I mean, told when we were down in Mexico,
it's funny how everything falls into place.
I was told that I would hate him.
And Rod Steiger, I would love,
because we're both for actor studio, Lee Strasberg.
We both come at art from kind of the same direction.
But watch out for Bert Lancaster.
He's a star of the old school.
He'll get in your key light.
He'll screw you up.
He's very competitive.
So, Steiger and I met, and he was an amazingly talented guy, but we didn't like each other.
It was dislike at first sight.
I ran to Burr, Lancaster, and he saw Carol, and I in the hotel in Durango, and he said to Carol, what do you do?
And she said, I'm a potter.
He said, got any pictures?
She showed him a couple of pictures of what she did.
And Bert said, you know what?
You're really good.
I want to commission you to make a 12-place dinnerware set for me.
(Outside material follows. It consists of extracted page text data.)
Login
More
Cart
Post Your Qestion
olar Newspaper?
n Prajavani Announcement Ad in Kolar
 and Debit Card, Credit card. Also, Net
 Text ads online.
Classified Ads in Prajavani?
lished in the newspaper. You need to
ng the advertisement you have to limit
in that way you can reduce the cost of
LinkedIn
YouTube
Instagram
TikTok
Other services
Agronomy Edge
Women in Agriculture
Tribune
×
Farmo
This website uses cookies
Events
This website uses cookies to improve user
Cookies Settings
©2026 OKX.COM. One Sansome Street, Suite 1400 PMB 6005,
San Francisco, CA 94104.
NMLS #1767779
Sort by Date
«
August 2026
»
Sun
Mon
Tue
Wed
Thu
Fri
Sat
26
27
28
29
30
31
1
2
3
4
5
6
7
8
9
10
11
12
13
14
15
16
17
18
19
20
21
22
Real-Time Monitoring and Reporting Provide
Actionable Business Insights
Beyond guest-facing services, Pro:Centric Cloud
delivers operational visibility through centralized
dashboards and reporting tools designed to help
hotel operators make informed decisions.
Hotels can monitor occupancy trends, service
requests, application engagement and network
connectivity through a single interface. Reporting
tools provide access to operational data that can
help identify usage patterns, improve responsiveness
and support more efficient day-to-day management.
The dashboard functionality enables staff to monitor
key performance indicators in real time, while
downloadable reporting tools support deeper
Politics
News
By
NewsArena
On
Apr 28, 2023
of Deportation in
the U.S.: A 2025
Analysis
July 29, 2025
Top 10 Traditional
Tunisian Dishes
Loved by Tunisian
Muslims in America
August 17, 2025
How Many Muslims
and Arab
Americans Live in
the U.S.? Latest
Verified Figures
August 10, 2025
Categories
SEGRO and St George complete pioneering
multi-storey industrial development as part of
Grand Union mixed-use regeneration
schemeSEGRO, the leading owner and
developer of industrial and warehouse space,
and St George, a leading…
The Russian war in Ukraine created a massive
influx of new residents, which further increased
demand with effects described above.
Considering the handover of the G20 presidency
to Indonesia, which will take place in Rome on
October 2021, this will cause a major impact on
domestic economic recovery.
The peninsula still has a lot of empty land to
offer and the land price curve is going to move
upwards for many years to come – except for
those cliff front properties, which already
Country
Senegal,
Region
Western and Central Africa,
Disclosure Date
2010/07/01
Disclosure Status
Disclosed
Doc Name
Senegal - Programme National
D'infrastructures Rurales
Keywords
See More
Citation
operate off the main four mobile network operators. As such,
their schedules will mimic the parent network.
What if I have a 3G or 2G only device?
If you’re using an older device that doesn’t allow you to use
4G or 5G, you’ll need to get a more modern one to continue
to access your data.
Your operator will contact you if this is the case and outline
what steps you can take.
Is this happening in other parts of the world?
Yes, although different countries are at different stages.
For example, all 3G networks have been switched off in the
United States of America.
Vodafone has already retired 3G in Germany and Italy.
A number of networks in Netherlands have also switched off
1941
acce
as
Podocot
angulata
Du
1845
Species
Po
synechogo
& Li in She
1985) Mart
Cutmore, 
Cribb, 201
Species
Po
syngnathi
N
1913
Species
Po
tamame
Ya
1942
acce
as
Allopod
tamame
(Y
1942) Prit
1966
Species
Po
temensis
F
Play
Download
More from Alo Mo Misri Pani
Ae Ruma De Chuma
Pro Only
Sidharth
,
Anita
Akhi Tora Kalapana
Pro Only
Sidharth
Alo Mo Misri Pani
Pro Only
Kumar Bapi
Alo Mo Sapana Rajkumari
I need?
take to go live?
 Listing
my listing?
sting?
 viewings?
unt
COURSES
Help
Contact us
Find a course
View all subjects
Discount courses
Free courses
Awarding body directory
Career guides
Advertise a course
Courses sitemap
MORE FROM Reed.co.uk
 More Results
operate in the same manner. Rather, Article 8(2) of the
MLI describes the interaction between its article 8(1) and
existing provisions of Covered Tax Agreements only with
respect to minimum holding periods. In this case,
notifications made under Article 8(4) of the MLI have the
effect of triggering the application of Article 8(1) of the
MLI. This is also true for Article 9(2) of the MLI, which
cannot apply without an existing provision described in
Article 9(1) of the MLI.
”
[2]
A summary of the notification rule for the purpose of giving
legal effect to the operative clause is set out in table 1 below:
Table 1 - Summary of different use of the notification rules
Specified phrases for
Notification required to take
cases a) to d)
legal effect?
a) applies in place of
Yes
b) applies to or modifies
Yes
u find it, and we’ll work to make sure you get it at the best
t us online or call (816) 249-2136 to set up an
I only have the work of one other ceramic artists.
So that was her first commission.
Didn't say really anything to me.
The next day was our first day on the set.
And right around lunch time, whenever lunch was, he walked over to me.
And he said, has anybody ever taught you the difference between being on stage and being in front of the camera, a close-up camera?
And I went, no.
And he said, you know, I really think you've got something.
And if you'll permit me to be a gigantic pain in the ass over the next, this was going to be a four-month shoot.
Over the next four months, I'll teach you everything I know.
And I went, yeah.
Yes, Mr. Lancaster.
He did.
He taught me.
He taught me not only acting, taught me how to walk a tightrope and, and, you know, then when the film was over, we went back to L.A. Carol went over to his apartment to talk about her first commission, where she learned that the other ceramic artist he owns, name was Picasso. And then we both drove over to Paramount to say hi to Jim, because Jim and Jack, his partner,
for many, many years were really important.
We had our second kid because of a Jim's suggestion.
You ought to have another kid, you know, and you don't want just one kid.
So we went over just to say hi and goodbye,
walked in the office and Jim said, I don't believe this.
You're perfect for the villain in this film that I'm writing.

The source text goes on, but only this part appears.